Plusieurs centaines de Maliens se sont rassemblés samedi 3 mai à Bamako pour exprimer leur opposition à une éventuelle dissolution des partis politiques. Une mobilisation rare dans un contexte de restrictions croissantes des libertés démocratiques.

manifestation à Bamako contre la dissolution des partis politiques au Mali

Les manifestants, réunis au Palais de la culture de Bamako, ont scandé des slogans comme « Vive la démocratie, à bas la dictature ! ». Cette coalition de partis politiques a appelé à la défense des élections et au respect des droits fondamentaux. La manifestation, encadrée par les forces de sécurité sans incident, a été largement relayée sur les réseaux sociaux.

Un contexte de répression politique grandissante

Le 30 avril 2025, les autorités maliennes ont abrogé la loi encadrant les partis politiques, une décision perçue comme un premier pas vers leur dissolution. Cette mesure fait suite à une concertation organisée par la junte, mais boycottée par la majorité des partis d’opposition. Les recommandations issues de cette rencontre, jugée non représentative, suggèrent la suppression pure et simple des partis politiques et la nomination du général Assimi Goïta comme président de la République pour cinq ans, renouvelable, sans élection.

La décision finale revient désormais au général Assimi Goïta, qui dirige le Mali depuis les coups d’État de 2020 et 2021.

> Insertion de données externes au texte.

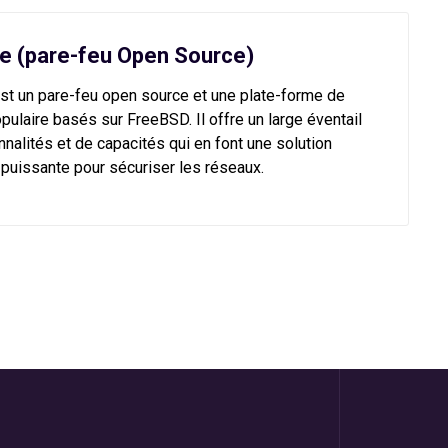
e (pare-feu Open Source)
st un pare-feu open source et une plate-forme de
pulaire basés sur FreeBSD. Il offre un large éventail
nnalités et de capacités qui en font une solution
t puissante pour sécuriser les réseaux.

Une démocratie sous pression

Cette manifestation est l’un des rares actes publics de contestation contre le régime militaire depuis 2021. Depuis leur prise de pouvoir, les autorités ont multiplié les actions répressives : poursuites judiciaires contre l’opposition, dissolution d’organisations civiles et restrictions de la liberté de la presse.

Pourtant, la Constitution malienne de 1992, comme la nouvelle Loi fondamentale adoptée en 2023, garantit le multipartisme, la liberté d’expression et d’association. Le Mali, tout comme le Burkina Faso et le Niger, a quitté la Cédéao, perçue comme proche de la France, et a formé avec ces pays l’Alliance des États du Sahel (AES), renforçant ainsi l’axe des régimes militaires en Afrique de l’Ouest.